■ **EXERCISE AIM**: Read through the lines below and copy the ones holding the string "Сергей".

■ **DATA PROVIDED**:
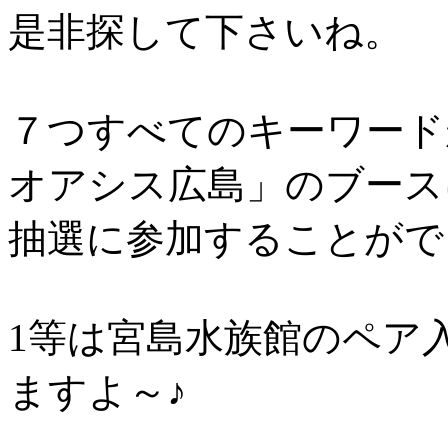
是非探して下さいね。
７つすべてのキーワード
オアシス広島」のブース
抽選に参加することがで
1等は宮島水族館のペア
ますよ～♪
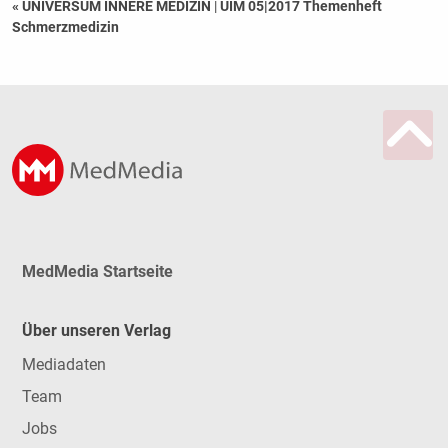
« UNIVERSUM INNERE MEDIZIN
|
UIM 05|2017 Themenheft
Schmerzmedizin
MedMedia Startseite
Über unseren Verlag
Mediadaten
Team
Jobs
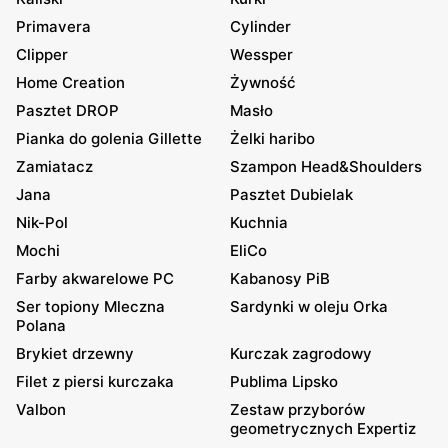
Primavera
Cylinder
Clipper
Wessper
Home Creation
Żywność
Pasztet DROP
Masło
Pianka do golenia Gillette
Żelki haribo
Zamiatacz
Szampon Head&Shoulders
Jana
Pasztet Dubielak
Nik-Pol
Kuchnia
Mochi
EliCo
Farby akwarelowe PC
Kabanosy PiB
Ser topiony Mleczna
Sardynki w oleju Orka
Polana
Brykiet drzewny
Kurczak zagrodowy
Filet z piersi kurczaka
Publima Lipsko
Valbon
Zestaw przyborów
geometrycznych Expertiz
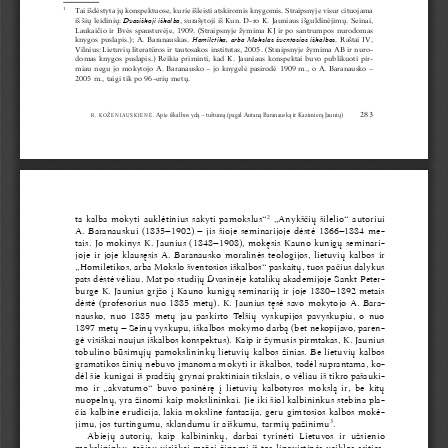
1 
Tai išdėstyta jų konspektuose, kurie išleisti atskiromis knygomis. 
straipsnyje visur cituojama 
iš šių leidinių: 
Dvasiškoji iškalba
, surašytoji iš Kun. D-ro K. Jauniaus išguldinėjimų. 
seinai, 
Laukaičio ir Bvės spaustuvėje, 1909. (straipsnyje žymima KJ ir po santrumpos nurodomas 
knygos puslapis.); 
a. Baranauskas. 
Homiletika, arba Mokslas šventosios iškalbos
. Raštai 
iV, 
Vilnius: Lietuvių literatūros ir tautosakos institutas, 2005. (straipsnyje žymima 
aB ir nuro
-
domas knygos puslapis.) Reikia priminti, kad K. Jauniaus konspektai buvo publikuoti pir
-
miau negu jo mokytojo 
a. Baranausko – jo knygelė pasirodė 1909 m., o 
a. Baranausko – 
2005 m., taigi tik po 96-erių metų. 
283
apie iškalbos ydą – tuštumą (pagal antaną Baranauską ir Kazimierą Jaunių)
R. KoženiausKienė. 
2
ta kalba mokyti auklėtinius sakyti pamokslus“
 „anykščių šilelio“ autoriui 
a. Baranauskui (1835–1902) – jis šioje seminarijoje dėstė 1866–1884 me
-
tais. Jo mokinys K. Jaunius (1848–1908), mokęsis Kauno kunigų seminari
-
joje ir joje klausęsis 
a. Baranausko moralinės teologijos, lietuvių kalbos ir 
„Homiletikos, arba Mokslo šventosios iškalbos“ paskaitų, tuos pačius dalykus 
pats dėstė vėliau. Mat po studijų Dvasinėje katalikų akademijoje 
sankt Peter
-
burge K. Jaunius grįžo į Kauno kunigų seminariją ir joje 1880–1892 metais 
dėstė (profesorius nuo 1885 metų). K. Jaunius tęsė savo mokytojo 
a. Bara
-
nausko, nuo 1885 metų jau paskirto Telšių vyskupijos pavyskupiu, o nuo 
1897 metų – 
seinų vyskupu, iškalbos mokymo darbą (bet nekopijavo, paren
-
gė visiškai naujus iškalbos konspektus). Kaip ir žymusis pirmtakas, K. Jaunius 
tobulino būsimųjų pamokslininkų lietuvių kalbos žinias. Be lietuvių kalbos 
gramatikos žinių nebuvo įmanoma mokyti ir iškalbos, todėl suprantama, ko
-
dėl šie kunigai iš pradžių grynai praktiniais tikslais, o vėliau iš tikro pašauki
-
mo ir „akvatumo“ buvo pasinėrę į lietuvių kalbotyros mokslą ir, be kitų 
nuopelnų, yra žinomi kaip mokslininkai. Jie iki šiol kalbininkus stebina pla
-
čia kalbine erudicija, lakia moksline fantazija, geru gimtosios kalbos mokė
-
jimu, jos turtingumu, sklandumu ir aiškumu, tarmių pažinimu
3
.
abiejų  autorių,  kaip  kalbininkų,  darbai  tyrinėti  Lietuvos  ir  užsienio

...

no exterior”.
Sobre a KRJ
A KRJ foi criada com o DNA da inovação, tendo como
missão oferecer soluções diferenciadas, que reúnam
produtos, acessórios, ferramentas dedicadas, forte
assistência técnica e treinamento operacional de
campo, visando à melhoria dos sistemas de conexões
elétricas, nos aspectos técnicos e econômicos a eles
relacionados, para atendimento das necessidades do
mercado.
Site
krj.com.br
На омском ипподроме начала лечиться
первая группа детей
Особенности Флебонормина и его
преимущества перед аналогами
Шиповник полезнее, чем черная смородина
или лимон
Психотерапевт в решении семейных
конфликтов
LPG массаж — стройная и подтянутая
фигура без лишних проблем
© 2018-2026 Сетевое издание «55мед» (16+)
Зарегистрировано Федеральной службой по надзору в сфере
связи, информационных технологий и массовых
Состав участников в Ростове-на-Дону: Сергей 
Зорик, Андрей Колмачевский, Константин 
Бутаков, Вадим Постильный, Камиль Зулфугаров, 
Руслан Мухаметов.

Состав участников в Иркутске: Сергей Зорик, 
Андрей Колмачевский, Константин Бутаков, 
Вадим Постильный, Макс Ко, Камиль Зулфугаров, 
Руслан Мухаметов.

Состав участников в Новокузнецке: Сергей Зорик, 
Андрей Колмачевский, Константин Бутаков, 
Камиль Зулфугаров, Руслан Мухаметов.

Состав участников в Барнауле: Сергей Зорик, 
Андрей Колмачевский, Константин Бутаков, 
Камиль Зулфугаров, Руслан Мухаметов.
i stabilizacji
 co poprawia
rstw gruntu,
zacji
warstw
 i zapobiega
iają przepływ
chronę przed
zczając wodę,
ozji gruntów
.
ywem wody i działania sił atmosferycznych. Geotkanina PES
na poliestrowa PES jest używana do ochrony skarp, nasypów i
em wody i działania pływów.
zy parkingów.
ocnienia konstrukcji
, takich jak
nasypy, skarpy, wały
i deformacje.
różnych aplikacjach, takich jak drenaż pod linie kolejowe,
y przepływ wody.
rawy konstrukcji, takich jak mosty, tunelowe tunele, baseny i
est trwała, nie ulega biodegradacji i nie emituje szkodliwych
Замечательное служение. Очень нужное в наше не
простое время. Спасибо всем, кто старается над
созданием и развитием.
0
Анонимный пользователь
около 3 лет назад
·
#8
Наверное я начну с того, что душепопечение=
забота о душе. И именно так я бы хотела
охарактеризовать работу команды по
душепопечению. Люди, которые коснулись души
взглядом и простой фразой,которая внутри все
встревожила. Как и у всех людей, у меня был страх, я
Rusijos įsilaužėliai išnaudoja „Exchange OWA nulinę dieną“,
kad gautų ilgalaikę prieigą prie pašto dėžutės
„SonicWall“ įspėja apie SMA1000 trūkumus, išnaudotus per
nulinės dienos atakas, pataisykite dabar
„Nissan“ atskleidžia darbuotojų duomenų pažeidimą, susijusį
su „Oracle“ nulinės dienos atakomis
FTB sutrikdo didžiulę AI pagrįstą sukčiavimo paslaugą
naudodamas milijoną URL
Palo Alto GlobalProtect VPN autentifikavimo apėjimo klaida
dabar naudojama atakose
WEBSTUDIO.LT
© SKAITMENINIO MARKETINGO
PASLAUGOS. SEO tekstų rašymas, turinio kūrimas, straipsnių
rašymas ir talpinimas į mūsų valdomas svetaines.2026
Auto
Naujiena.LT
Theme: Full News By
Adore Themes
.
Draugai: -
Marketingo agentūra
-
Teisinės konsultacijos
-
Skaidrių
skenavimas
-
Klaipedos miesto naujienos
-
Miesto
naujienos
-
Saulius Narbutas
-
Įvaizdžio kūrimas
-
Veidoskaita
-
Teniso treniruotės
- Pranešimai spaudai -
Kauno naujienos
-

■ **ANSWER SPACE**:
Состав участников в Ростове-на-Дону: Сергей 
Состав участников в Иркутске: Сергей Зорик, 
Состав участников в Новокузнецке: Сергей Зорик, 
Состав участников в Барнауле: Сергей Зорик, 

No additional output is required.